Hey, we have 4 years to find a liberty candidate to run as a Democrat
This guy --
http://www.claytonforsenate.com/issues.html (Parents were Goldwater repubs.) He ran for senate in 2008, losing the dem-primary with 30k votes to the winner's 60k votes; the eventual dem nominee lost badly to Lamar Alexander that year. In 2012, the day after Clayton won his second attempt at the seven-way-split dem-primary for the 2012 senate race in TN with ~30% of the votes (48k this time around), the dem-establishment totally disowned him. From what I can tell, he got *zero* dollars in donations --
http://query.nictusa.com/cgi-bin/can_detail/S8TN00279 He lost to Bob Corker pretty badly, 700k votes to 1500k votes... but Corker had $10m in cash, and spent $5m.
If we can get Clayton to run again in 2014, with some cash from liberty-folks, there are two seats up for re-election, one senate seat and one governorship. Clayton will be 38 then, and therefore will be 40 in time for the next presidential election -- just old enough to be seen as a 'serious' dem candidate. (Historically, repubs like candidates in their mid-50s and older, but dems prefer mid-40s candidates: JFK was 43, RFK'68 was also 43, Bill Clinton 46, Obama 47.) Incidentally, Biden is going to be 74, and Hillary is going to be 69. Rand is unlikely to have the curse/luxury of facing Hillary -- an upstart like Gillibrand seems more likely.
Anyways, as for TN races, in 2014 Lamar Alexander will be up for re-election, and at age 74 he is prolly to old to have a shot at the presidency... which he attempted back in 1996 and 2000 at age 60 btw... but he is certainly not too old for re-election to the Senate. (The average age among incumbent-senior-senators was 74 in this past 2012 cycle, and of the 74-and-up crowd, only two of the fourteen retired willingly. Most run again at 74 and 78. Running again in your 80s is rarer.) Seems unlikely that Clayton would be able to beat Lamar, even with strong outside funding. Lamar gets ratings of 78% fiscal + 55% constitutional, similar to Wicker/Hoeven/Johanns, a bit worse than Lindsay Graham.

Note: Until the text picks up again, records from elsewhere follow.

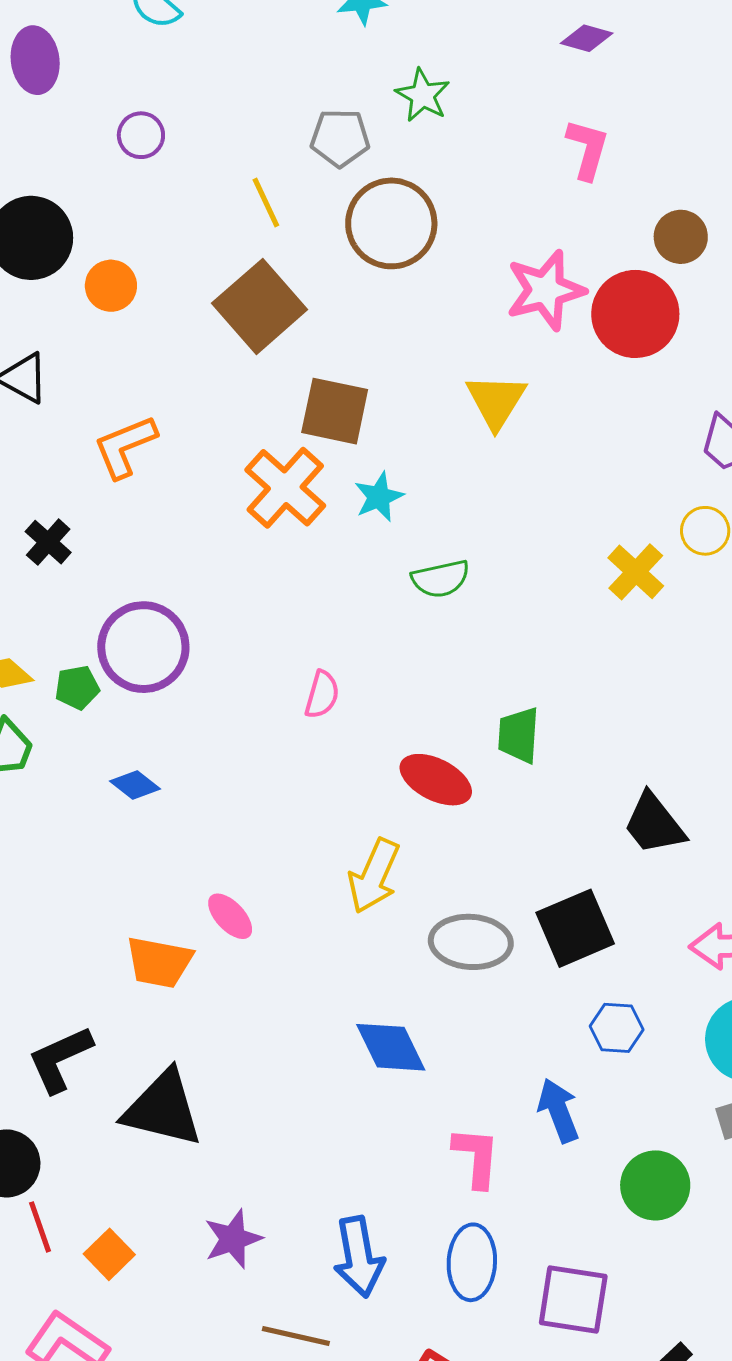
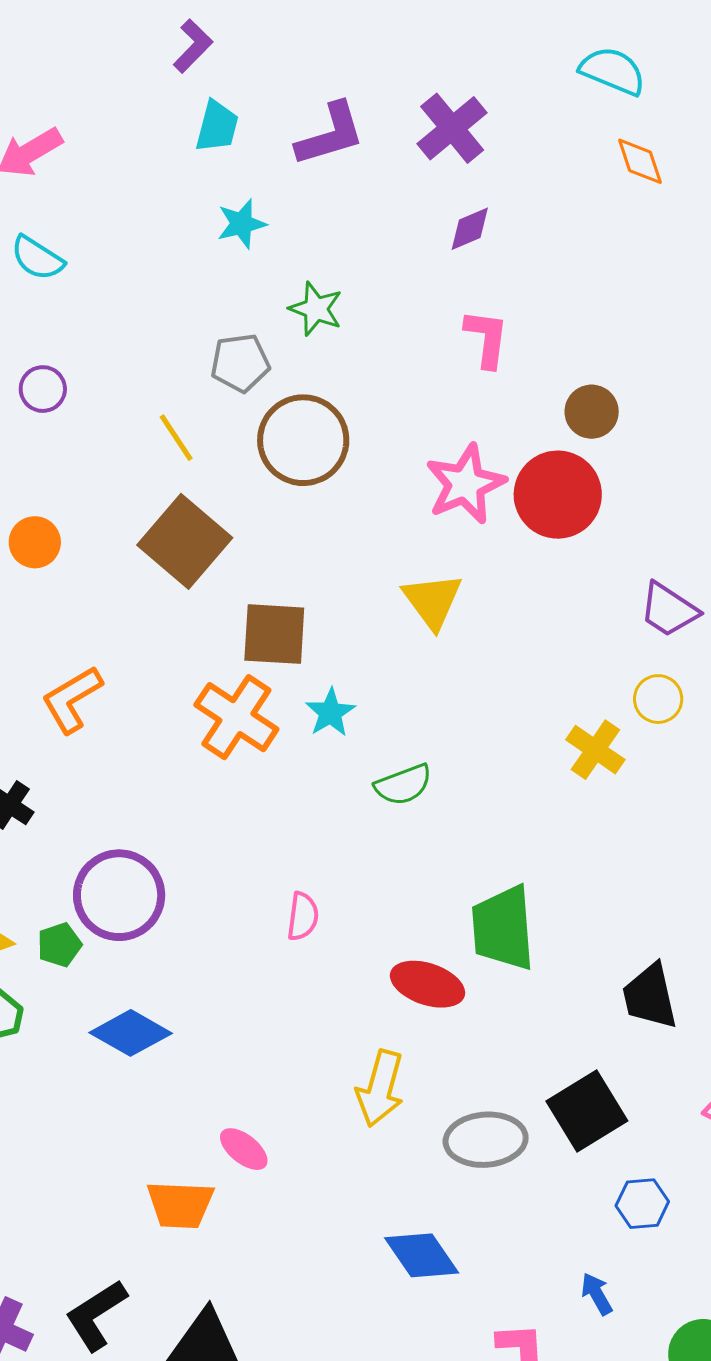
purple diamond: (587, 38) -> (470, 229), turned -30
green trapezoid: (519, 735) -> (503, 928), size x1.5
blue diamond: (135, 785) -> (131, 1033), size x1.6
black trapezoid: (654, 824) -> (650, 996), turned 34
blue arrow: (558, 1110) -> (597, 1294), size x0.7

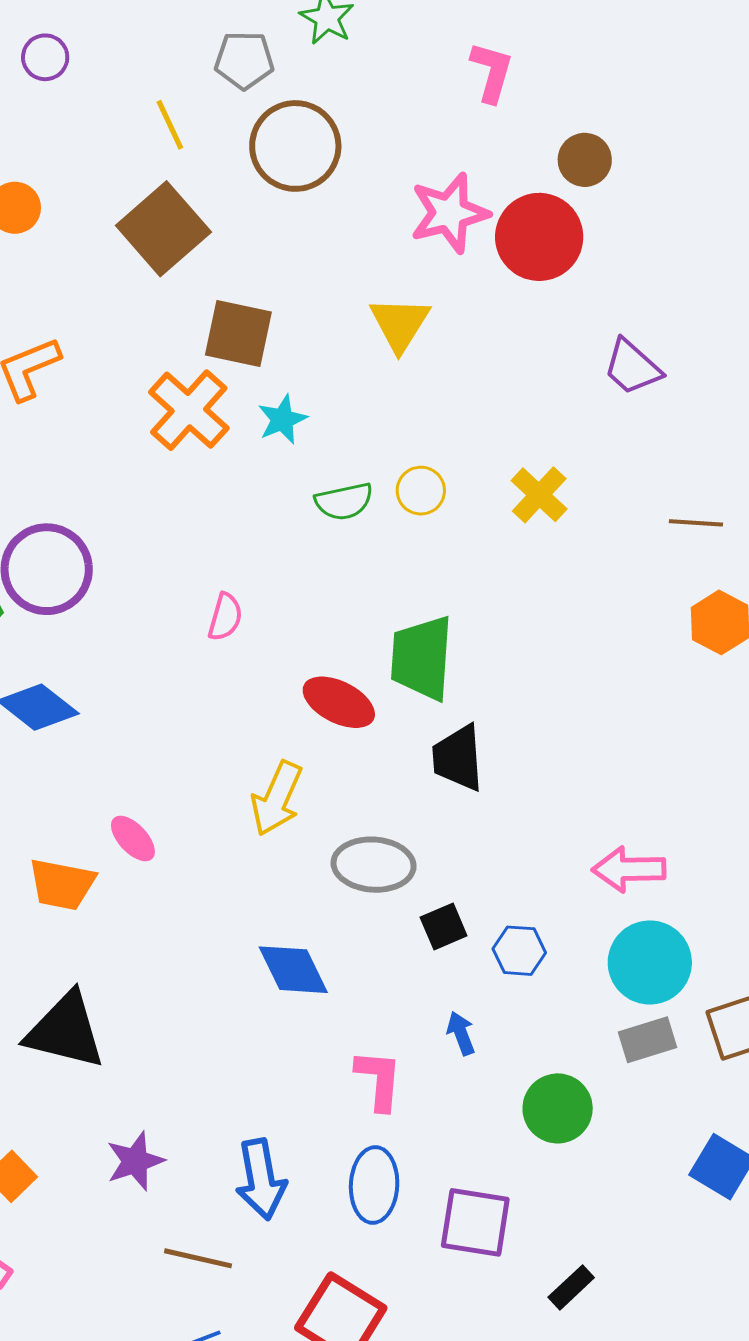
yellow circle: (658, 699) -> (421, 491), moved
black trapezoid: (650, 996) -> (458, 758), moved
black square: (587, 1111) -> (444, 926), moved, size x0.6

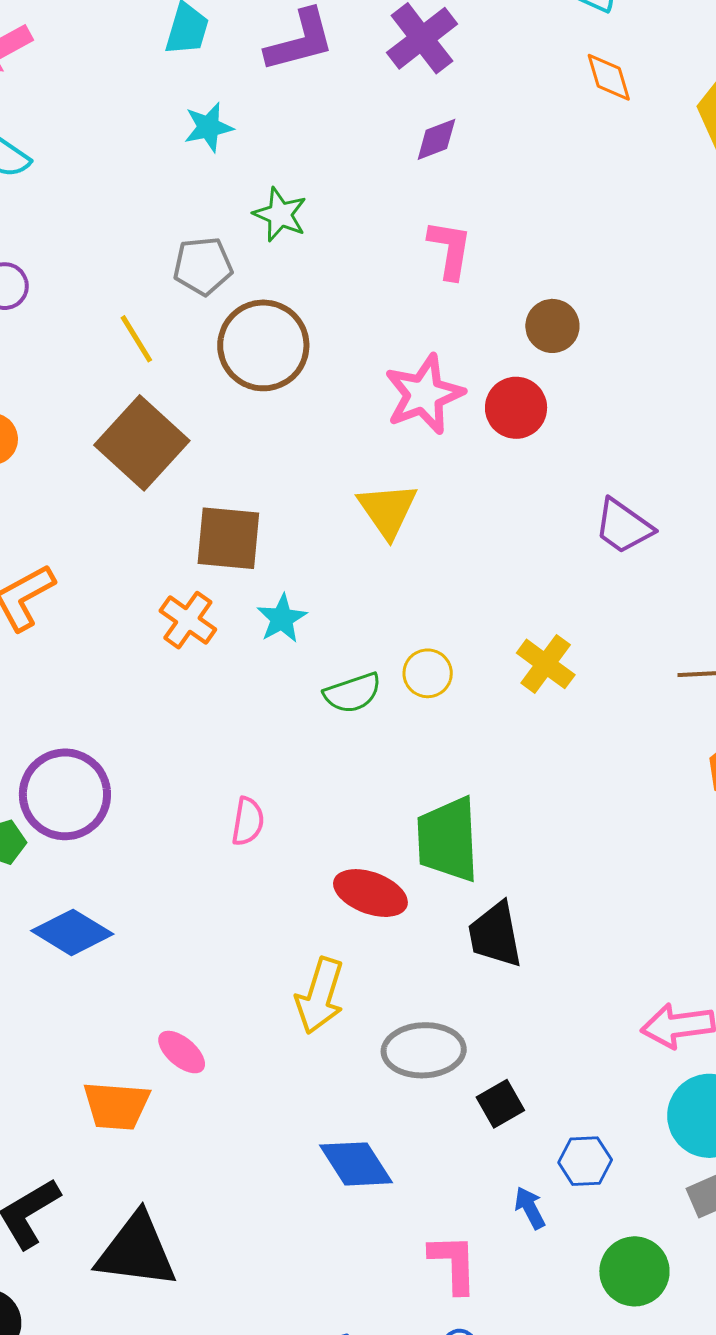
red circle: (539, 237) -> (516, 408), size x0.7
orange cross: (189, 410) -> (188, 620), size x0.7
blue hexagon: (519, 951) -> (585, 1161), moved

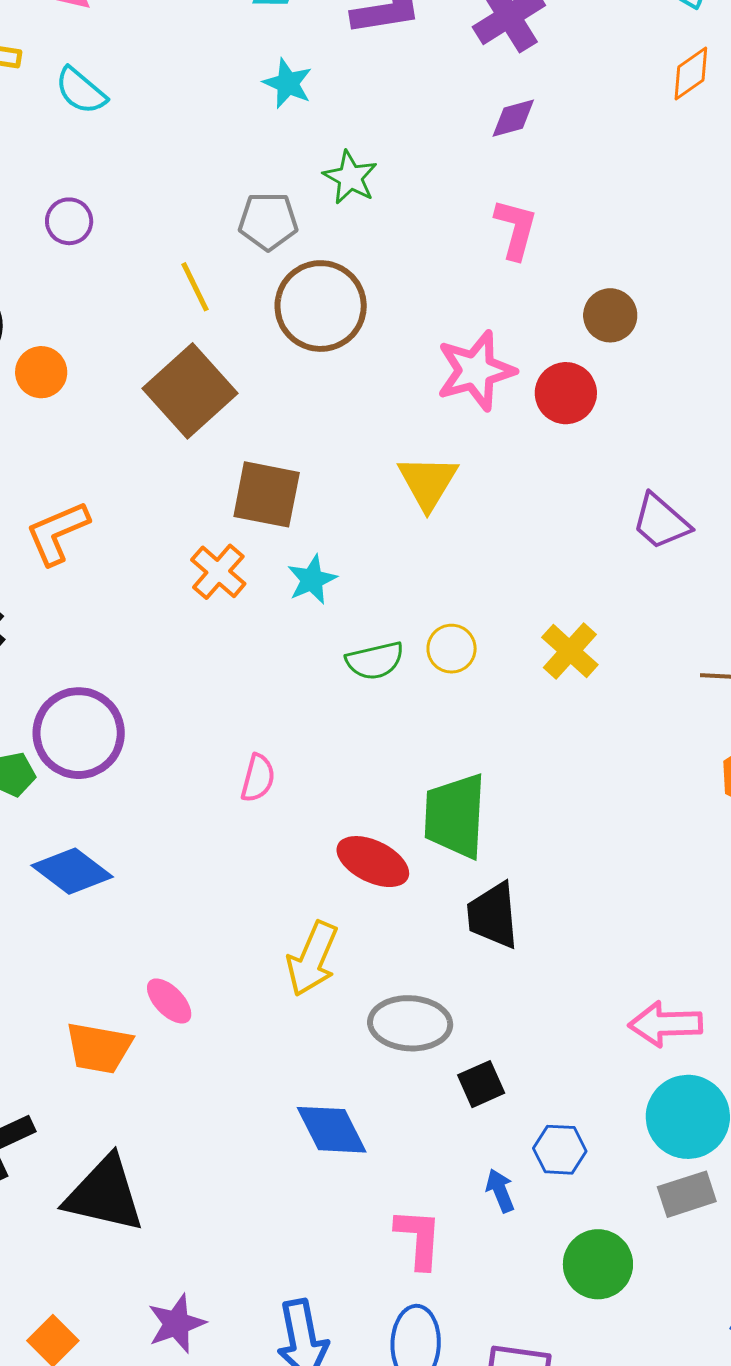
orange diamond: (609, 77) -> (691, 73), turned 66
cyan star: (208, 127) -> (288, 83), turned 30

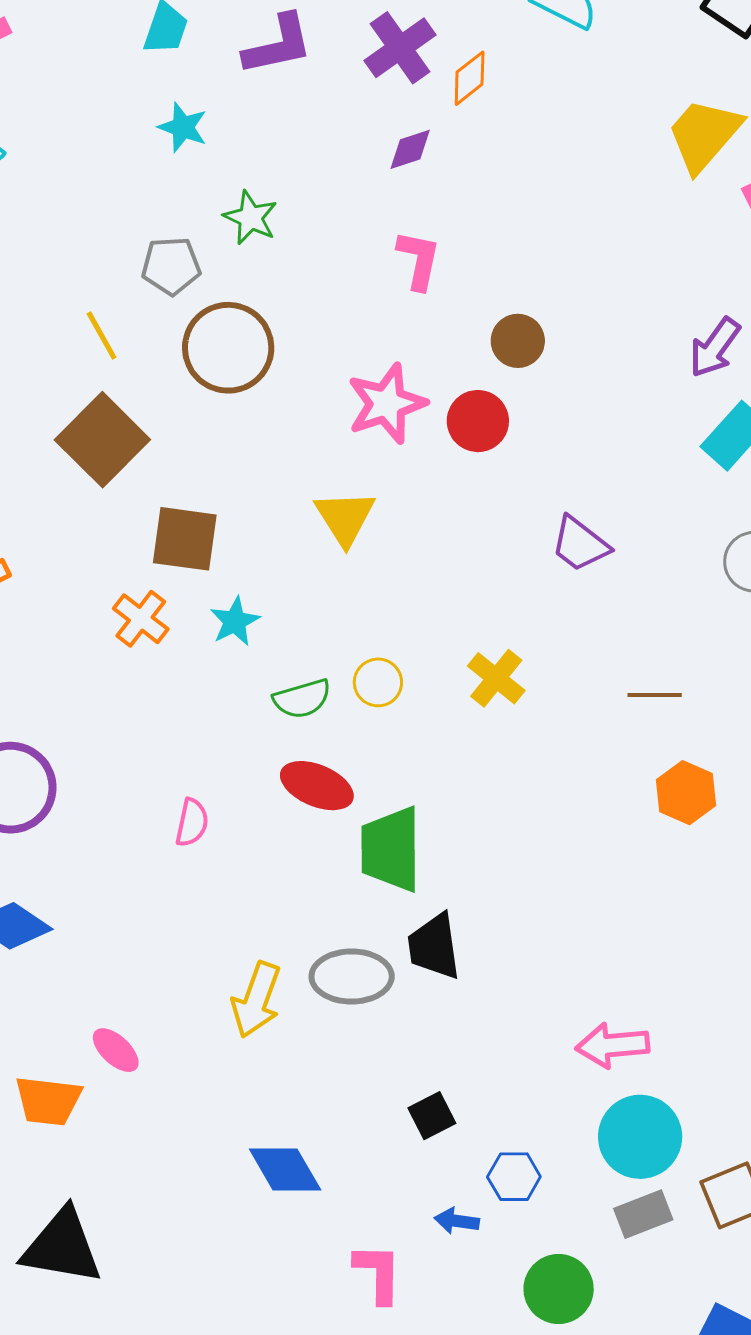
orange diamond: (691, 73) -> (470, 78), moved
red ellipse: (373, 862) -> (317, 786), moved
gray ellipse: (410, 1023) -> (352, 977), moved
blue arrow: (500, 1191) -> (457, 1221), turned -57

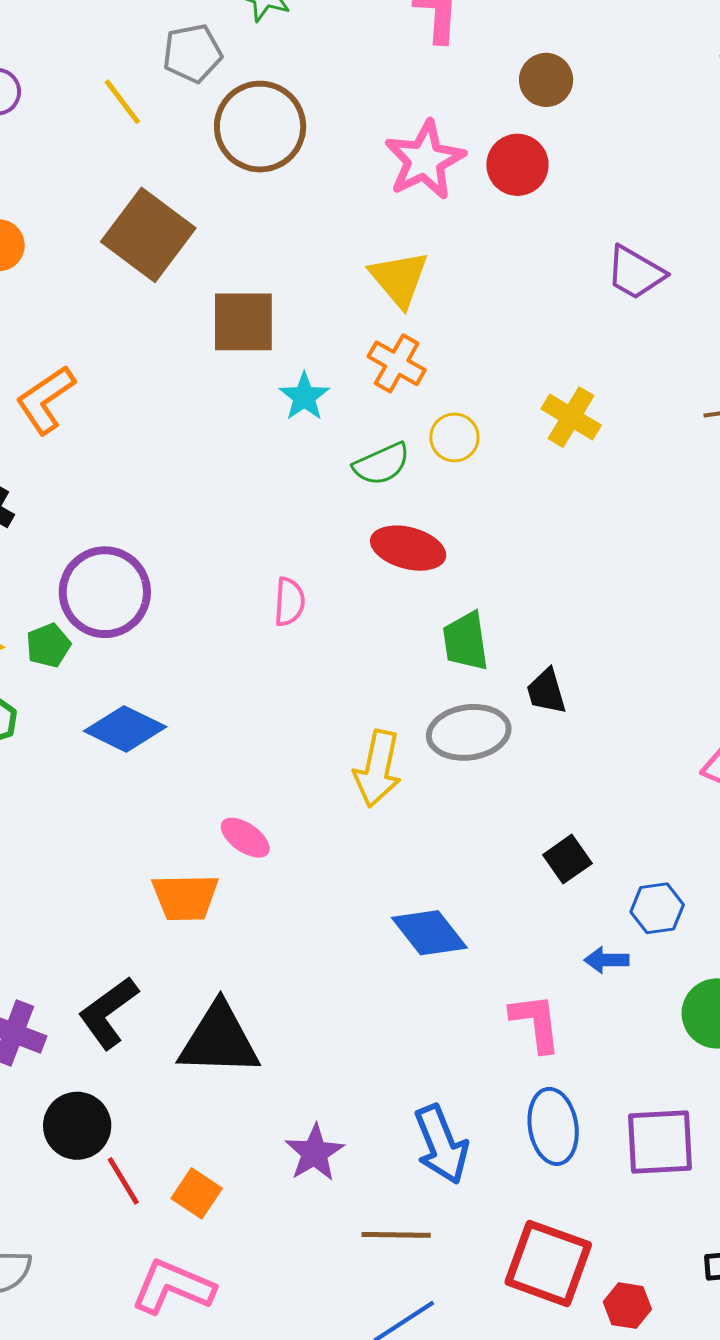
yellow line: (102, 336) -> (122, 102), moved
orange cross: (141, 619) -> (397, 363), moved
green trapezoid: (391, 849) -> (466, 641), moved, size x0.7
black trapezoid: (434, 947) -> (546, 691), size x0.7

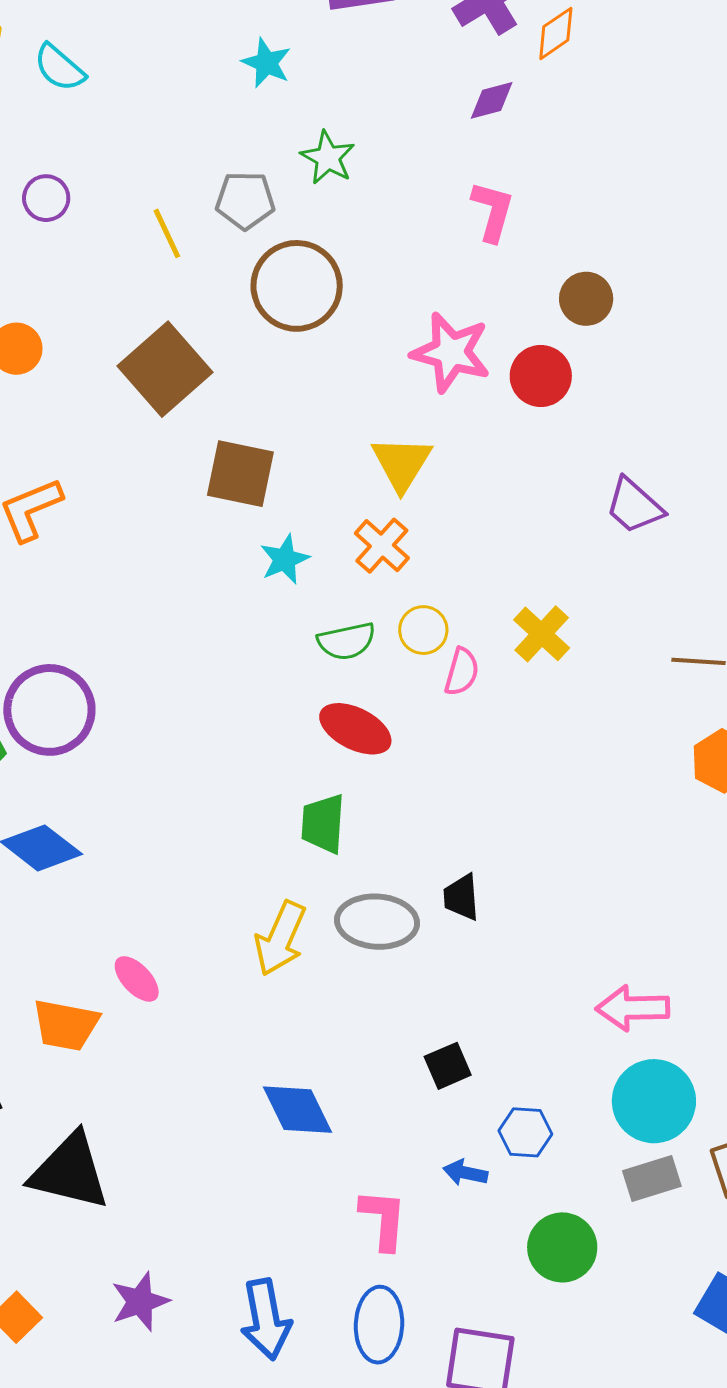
pink star: (425, 160) -> (451, 352), turned 30
pink semicircle: (289, 602) -> (462, 672), moved
green trapezoid: (466, 641) -> (323, 824), moved

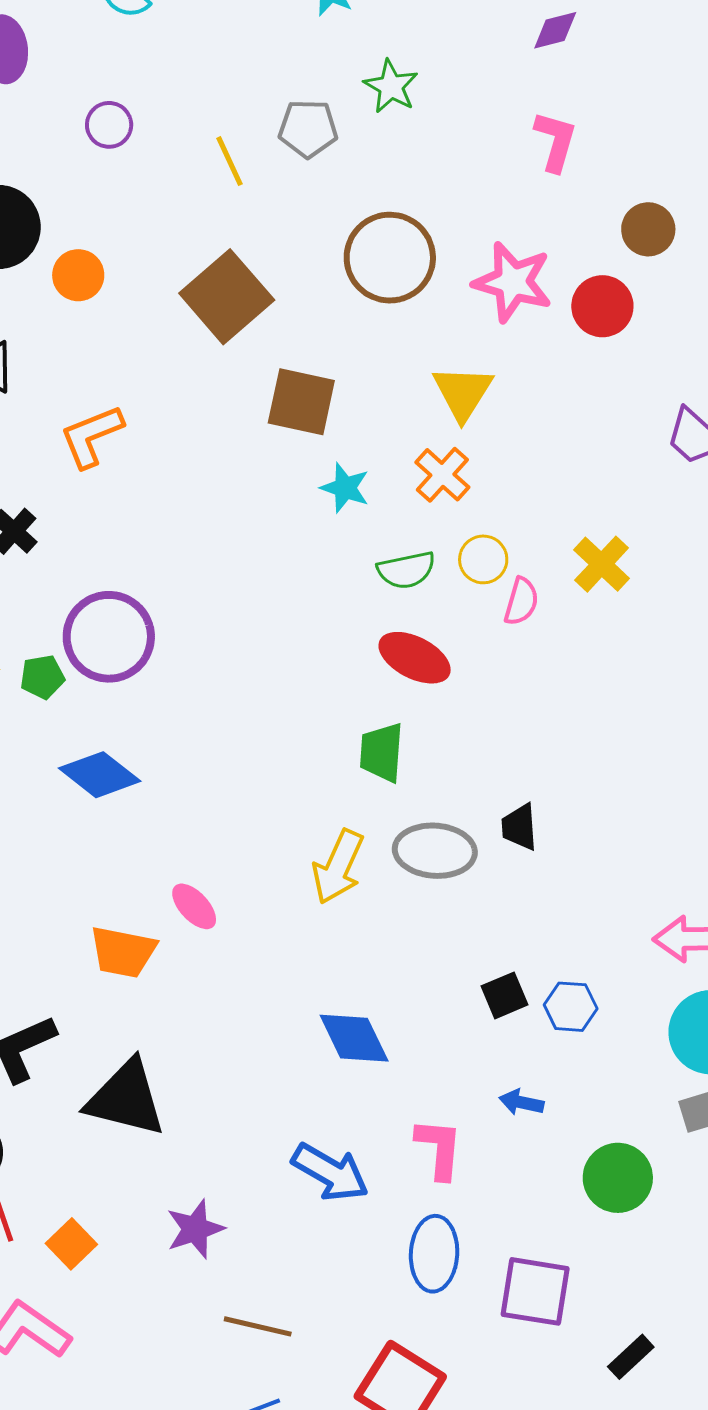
brown circle: (297, 286) -> (390, 258), moved
cyan star: (285, 559) -> (345, 488), turned -30
blue hexagon: (525, 1132) -> (571, 1007), moved
blue arrow: (266, 1319) -> (330, 1172), moved, turned -50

The other race is the gov-race, and the incumbent repub there is a first-term guy elected in 2010, ranked as the absolute worst repub governor by CATO on fiscal issues. (To be fair, the CATO analysis merely ranks year-by-year *changes* in state spending... Gov Christie hiked the already outrageous NJ spending by 2% and got a super grade whereas Gov Haslam seemingly-more-dramatically-hiked the very low TN spending by 14% and got a failing grade). Here is a blogger which has a lot of anger regarding the current Governor, partly on tax & spend, but mostly on federalization (cf tax&spend of course) plus some liberty issues --
http://tncampaignforliberty.org/wordpress/tag/haslam/ Also worth noting, total spending on the dem-races seems to be about $1 or $2m during the primaries, versus $5m in repub-primaries.
I don't know any liberty-movement folks in TN. Is there somebody on the ground there, or familiar with statewide politics, that can comment on whether or not a young unknown dem with a liberty-leaning message would have a shot at unseating the current gov? Polls earlier this year show he is very strong: dems and indeps gave Haslam 60% approval, repubs and tea gave him 80%. (Only 13% were in the tea-party.) TN economy rated v.bad by 20%, fairly bad 35%, f.good 40%, v.good 3% ... but 30% blamed obama, 25% statehouse, 12% gov. That said, 55% disapproved of obamacare, and haslam is pushing for it, so they might begin to blame him by 2014, when the Obamacare penaltax really kicks in. There is also the question of whether liberty-candidates on the repub side already exist for TN senate and TN governor seats in 2014 -- I've not heard of any. Still, running a liberty-candidate in the repub-primaries would not preclude us from running Clayton in the dem-primaries simultaneously.